Thursday, 9 December 2010


He was a Canadian, born in Revelstoke, British Columbia on 14th March 1915 to English immigrant parents. After his parents separated he was brought up by family members in both Canada and England. He was educated in Warwickshire, England but later enrolled on an agriculture course at the University of Manitoba, graduating in 1935. That same year he enrolled in the Royal Air Force and was a member of the RAF Guard of Honour at the Cenotaph in London on 11th November 1935.

He trained as a navigator and a wireless operator/air gunner and flew in Bristol Blenheims and Vickers Wellingtons. At the outbreak of war he was training student navigators but he transferred to 304 Squadron in November 1940 as a member of one of the British liaison crews.

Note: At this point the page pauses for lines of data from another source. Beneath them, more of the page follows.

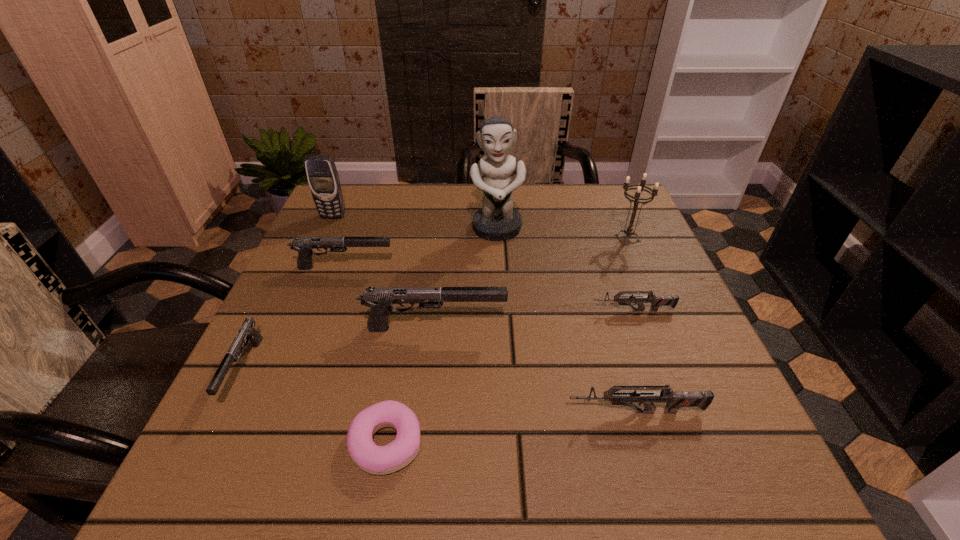 I want to click on blank space located 0.220m aimed along the barrel of the nearer grey gun, so click(x=428, y=412).

This screenshot has width=960, height=540. Identify the location of vacant space located 0.190m aimed along the barrel of the nearer grey gun. (446, 412).

The image size is (960, 540). I want to click on free point located at the muzzle end of the nearest gray gun, so click(x=185, y=489).

Where is `free space located 0.090m aimed along the barrel of the second shortest object`? This screenshot has width=960, height=540. free space located 0.090m aimed along the barrel of the second shortest object is located at coordinates (545, 310).

You are a GUI agent. You are given a task and a screenshot of the screen. Output one action in this format:
    pyautogui.click(x=<x>, y=<y>)
    Task: Click on the free spot located aimed along the barrel of the second shortest object
    The image size is (960, 540).
    Given the screenshot: What is the action you would take?
    pyautogui.click(x=510, y=310)

Where is `free spot located 0.210m aimed along the barrel of the second shortest object`? The height and width of the screenshot is (540, 960). free spot located 0.210m aimed along the barrel of the second shortest object is located at coordinates (485, 310).

Where is `vacant region located 0.260m on the back of the pink pastry`? vacant region located 0.260m on the back of the pink pastry is located at coordinates (411, 297).

This screenshot has height=540, width=960. Find the location of `figurine present at the far edge`. figurine present at the far edge is located at coordinates (497, 220).

Image resolution: width=960 pixels, height=540 pixels. In order to click on cellular telephone situated at the far edge in this screenshot , I will do `click(323, 178)`.

At what (x,y) coordinates should I click in order to perform the action: click on candle holder located in the far edge section of the desktop. Please return your answer as a coordinate pair (x, y). This screenshot has height=540, width=960. Looking at the image, I should click on (629, 230).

He was the only survivor of the crash of Wellington R1473, shot down by flak on a mission to bomb Bremen on 9th May 1941. He became a Prisoner of War and was interned in Camps 18A and 357 amongst others in Germany, Poland and East Prussia.

He survived the war and returned to Canada in 1946 and worked as a telegraph operator for the Canadian Pacific Railway out of Vancouver, British Columbia. He was married on Bainbridge Island, Washington, USA in 1952 and moved home to Birtle, Manitoba, Canada. He became a farmer until his retirement in 1979. He died in Birtle on 9th June 2006.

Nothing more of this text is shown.